[[ EXERCISE MATERIAL, beginning ]]
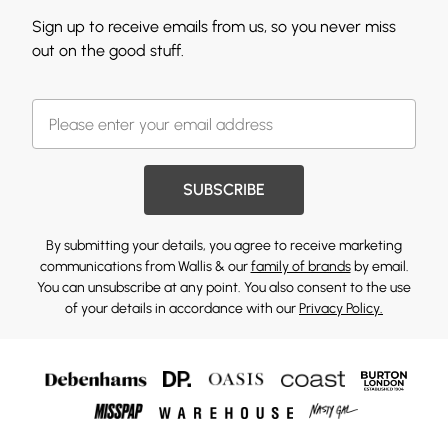
Sign up to receive emails from us, so you never miss
out on the good stuff.
SUBSCRIBE
By submitting your details, you agree to receive marketing
communications from Wallis & our
family of brands
by email.
You can unsubscribe at any point. You also consent to the use
of your details in accordance with our
Privacy Policy.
[[ EXERCISE MATERIAL, end ]]
Except for the pictures, print the data above exactly.

Sign up to receive emails from us, so you never miss
out on the good stuff.
SUBSCRIBE
By submitting your details, you agree to receive marketing
communications from Wallis & our
family of brands
by email.
You can unsubscribe at any point. You also consent to the use
of your details in accordance with our
Privacy Policy.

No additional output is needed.